STORY: Grant Morrison and Chris Burnham
ART: Frazer Irving
I’ve been pretty on-the-fence with Batman Incorporated since it started back in May. Before the ‘New 52’, the idea of soliciting out the Batman name seemed absolutely ridiculous – even Grant Morrison’s name attached to it couldn’t persuade me to believe that a character as dark, brooding, and shadowy as Batman would ever think about turning himself into a brand. The concept, to me, seemed like an idea that came from a lack of ideas. What else is there to do with Batman now except make him go global? I felt like it conveyed a lack of creativity and inability to make new stories for a character that literally died and came back to life just a year or two prior. Batman Incorporated – as I mentioned earlier, to me – represents the epitome of what DC was trying to change with the ‘New 52’ – overly complex stories, convoluted continuity, and a lack of direction. Sure, Grant Morrison is one of the industry’s biggest and best writers, but even he is prone to slipping up every once in a while.
The clear exception to this trend is Batman Incorporated #0, an issue that lightly and interestingly gives readers the early days of Batman’s quest to expand his brand across the entire planet.
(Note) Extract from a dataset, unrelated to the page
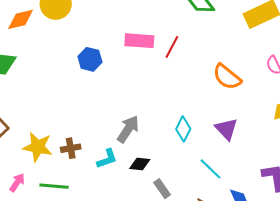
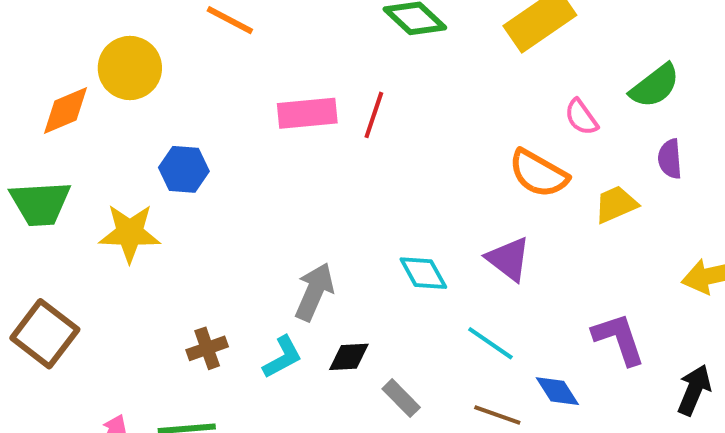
blue hexagon: (90, 59) -> (184, 169), moved
orange semicircle: (227, 77) -> (538, 174), moved
cyan diamond: (183, 129) -> (423, 273), turned -45
yellow star: (38, 147) -> (130, 233), moved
With the threat of the vague and seemingly omni-evil Leviathan constantly looming, Batman is actually getting paranoid. In true Morrison style, the narrative flow for this issue is pretty frantic, jumping back and forth between locales, setting up multiple characters while giving more insight to Bruce Wayne’s thought processes. We get to follow Squire and Knight, El Gaucho, Nightrunner, and others as they all vie for a spot on the most exclusive and prestigious club on the planet. And while I recognize how fun of an issue Morrison has crafted, Batman Incorporated #0 still feels a bit empty.
Morrison’s grand plan for Batman has been nearly six years in the making. Starting with “Batman & Son”, which introduced Damian Wayne into the fold, Morrison then moved on to launching Batman and Robin, which explored the father/son relationship between Batman and his new Robin. Eventually, Morrison moved on to the first (pre-‘New 52’) volume of Batman Incorporated, the third act whose name had a double meaning: ‘Incorporated’ because of the literal business venture’s namesake, and also because the series begins to incorporate all the previous elements of story Morrison had spent years laying out. That’s why the premise of BI is a bit flimsy, and that’s why crafting an effective “Issue Zero” would have been damn near impossible. Had Morrison given up any more information than he did this month, major events would have been spoiled. Obviously, the threat of Leviathan is going to come directly to Batman, and maybe not so much to the Batman Inc members. If you need proof, Morrison is stepping off Batman Incorporated after issue 12, which means he’ll have to wrap up the current arc with Leviathan, or DC will just cancel the title altogether.
It’s becoming more and more clear that Batman’s international army may not be essential to the story, acting more as lieutenants in this ‘behind the scenes’ war against the very essence of evil. In this sense, Batman Incorporated #0 is a letdown and a success. It let me down by offering very little in the way of story advancement – or even really any information about it at all – and with the staccato nature of the narrative. It was a success because Morrison does an amazing job focusing on the characters he’s presenting, giving them developed, clear-cut personalities even if they only get a few panels of page time. So even though they probably aren’t all that important in the grand scheme of Morrison’s plans, the origins of Batman’s soliders around the world is captivating, nuanced, and drawn incredibly well.